--- DATA SECTION ---
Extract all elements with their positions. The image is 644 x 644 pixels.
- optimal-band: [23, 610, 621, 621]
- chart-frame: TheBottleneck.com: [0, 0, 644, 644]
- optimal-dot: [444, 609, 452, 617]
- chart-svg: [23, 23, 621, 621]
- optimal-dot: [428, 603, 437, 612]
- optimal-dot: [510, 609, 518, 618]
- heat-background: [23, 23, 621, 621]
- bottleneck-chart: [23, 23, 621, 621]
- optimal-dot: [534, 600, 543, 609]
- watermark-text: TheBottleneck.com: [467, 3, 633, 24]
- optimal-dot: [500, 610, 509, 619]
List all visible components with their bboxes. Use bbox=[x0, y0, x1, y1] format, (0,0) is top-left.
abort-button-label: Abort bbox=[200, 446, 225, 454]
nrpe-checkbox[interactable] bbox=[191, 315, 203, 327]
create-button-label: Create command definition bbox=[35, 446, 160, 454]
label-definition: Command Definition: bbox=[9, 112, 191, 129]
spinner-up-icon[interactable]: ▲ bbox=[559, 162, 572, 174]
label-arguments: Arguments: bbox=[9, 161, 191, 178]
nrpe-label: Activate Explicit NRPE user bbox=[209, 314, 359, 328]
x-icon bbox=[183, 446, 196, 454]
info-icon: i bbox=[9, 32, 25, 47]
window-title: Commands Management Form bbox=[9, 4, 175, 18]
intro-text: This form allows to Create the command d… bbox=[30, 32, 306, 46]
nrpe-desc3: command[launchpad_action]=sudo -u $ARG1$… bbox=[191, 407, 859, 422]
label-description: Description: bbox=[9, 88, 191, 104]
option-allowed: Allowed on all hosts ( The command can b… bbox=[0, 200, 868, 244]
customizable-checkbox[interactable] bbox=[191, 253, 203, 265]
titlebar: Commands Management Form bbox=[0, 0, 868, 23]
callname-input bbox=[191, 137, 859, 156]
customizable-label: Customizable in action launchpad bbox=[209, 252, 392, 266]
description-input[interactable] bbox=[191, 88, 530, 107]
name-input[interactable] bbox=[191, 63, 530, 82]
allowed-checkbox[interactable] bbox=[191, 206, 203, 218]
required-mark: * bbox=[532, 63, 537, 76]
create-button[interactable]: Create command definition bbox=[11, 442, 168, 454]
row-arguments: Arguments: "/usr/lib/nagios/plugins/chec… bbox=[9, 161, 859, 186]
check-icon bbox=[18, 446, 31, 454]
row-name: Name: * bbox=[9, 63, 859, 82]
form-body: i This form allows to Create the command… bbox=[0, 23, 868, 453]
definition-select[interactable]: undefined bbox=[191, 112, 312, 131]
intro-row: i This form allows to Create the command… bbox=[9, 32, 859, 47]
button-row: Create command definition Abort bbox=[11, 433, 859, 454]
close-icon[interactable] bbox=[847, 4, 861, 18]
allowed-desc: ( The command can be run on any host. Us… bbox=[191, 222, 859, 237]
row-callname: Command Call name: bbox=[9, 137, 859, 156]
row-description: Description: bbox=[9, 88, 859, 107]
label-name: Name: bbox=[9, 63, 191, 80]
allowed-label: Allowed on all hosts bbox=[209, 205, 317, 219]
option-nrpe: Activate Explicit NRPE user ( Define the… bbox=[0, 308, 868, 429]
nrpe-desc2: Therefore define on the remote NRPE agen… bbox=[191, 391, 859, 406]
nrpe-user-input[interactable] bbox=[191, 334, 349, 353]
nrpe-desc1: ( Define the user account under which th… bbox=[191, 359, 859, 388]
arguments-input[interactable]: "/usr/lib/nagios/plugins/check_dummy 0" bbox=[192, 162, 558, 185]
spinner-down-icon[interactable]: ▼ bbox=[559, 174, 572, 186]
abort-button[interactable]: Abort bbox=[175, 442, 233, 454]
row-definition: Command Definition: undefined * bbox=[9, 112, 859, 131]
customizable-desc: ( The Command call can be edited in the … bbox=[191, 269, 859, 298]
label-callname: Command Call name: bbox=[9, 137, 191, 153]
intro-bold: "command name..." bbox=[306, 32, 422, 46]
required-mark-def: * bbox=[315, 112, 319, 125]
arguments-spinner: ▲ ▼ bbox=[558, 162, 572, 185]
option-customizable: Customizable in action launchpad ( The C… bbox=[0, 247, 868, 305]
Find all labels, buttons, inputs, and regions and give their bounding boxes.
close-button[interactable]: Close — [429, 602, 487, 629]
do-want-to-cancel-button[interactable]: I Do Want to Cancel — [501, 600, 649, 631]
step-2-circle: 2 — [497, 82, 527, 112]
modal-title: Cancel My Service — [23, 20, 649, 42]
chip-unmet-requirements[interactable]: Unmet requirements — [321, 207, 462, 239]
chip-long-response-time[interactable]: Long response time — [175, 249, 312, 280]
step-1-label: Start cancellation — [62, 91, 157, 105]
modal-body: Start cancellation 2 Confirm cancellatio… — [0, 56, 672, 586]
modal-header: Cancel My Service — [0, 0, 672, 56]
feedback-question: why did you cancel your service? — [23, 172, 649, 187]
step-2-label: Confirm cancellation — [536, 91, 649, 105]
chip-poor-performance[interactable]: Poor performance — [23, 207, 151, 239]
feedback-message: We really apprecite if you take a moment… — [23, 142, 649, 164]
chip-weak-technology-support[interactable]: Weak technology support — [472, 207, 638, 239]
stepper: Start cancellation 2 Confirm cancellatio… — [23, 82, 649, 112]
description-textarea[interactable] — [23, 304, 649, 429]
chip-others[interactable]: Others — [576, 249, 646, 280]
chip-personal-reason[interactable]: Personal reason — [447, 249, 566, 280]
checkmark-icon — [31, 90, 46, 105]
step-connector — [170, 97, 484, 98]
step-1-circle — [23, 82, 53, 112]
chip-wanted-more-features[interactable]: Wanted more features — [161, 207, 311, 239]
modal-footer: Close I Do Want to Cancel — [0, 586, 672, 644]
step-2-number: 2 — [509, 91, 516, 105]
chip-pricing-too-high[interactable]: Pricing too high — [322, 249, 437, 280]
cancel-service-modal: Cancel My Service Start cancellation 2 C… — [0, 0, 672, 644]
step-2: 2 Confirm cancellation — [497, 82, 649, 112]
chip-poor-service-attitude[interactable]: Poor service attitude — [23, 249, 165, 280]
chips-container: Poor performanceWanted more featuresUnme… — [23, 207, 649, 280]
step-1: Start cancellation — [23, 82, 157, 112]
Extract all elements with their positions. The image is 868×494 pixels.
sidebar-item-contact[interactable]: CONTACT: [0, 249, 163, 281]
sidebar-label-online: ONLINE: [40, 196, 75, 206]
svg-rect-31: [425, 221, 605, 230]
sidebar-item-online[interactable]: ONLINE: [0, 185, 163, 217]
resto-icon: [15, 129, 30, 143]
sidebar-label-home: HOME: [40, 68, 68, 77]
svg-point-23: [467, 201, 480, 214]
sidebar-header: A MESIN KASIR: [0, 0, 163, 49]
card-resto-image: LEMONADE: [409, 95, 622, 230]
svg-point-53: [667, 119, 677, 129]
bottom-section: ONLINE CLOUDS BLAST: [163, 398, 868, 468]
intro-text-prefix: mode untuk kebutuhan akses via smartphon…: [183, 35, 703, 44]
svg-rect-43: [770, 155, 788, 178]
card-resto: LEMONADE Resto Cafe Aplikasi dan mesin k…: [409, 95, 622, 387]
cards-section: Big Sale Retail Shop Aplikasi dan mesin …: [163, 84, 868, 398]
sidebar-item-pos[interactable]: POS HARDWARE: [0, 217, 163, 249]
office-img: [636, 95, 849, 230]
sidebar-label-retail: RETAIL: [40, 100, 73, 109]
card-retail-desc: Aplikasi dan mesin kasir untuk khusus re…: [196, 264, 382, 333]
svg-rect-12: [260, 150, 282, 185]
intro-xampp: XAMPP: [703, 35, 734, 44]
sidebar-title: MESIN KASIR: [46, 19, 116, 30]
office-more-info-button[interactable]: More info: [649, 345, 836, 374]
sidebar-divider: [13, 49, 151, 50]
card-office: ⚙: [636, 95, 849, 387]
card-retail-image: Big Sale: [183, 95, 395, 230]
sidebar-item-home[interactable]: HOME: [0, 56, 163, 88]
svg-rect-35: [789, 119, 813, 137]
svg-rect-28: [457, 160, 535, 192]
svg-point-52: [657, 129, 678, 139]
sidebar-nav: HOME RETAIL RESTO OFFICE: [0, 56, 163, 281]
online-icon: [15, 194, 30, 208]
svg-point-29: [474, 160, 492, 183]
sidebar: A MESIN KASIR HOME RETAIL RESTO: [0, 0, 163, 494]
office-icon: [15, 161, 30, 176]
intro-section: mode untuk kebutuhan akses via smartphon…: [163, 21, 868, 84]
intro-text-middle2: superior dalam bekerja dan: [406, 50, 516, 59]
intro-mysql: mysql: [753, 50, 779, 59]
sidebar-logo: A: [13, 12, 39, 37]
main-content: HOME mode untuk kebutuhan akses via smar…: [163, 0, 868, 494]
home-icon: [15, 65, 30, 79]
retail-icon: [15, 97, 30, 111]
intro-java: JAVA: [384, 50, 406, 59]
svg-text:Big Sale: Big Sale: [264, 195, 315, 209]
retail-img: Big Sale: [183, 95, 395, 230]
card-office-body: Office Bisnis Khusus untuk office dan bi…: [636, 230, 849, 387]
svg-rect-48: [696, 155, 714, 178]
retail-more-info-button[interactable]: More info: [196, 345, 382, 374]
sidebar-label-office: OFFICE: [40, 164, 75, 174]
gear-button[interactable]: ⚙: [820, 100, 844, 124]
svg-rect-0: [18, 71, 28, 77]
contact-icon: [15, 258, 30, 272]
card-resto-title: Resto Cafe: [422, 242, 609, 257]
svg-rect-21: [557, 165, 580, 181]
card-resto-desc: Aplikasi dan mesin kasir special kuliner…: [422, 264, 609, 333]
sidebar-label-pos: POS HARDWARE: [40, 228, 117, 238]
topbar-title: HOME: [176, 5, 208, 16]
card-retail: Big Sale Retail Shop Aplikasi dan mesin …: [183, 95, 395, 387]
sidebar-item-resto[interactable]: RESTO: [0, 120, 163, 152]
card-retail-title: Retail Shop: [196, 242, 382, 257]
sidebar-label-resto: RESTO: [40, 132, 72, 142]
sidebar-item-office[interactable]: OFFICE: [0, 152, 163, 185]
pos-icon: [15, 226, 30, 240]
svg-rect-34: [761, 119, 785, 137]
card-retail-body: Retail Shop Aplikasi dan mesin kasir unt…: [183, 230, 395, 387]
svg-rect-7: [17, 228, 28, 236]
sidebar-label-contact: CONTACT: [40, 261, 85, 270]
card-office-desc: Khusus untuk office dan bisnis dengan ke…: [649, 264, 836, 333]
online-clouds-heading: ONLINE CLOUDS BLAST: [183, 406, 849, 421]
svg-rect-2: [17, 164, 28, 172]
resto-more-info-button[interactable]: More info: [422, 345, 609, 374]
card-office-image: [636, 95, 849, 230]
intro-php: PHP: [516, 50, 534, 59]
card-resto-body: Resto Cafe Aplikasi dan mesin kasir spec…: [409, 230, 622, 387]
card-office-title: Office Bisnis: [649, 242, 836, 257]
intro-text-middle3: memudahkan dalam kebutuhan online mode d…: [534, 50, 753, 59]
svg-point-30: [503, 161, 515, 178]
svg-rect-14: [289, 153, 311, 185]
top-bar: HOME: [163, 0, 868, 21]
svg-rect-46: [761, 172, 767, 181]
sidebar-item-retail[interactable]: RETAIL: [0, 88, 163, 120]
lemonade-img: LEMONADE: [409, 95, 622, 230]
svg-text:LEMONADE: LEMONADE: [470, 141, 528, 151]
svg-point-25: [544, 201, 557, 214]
---
> [WORK REQUEST]:
From the data above, copy each line that has the string "feedback".

> [EXERCISE ANSWER]:
feedback-question: why did you cancel your service? — [23, 172, 649, 187]
feedback-message: We really apprecite if you take a moment… — [23, 142, 649, 164]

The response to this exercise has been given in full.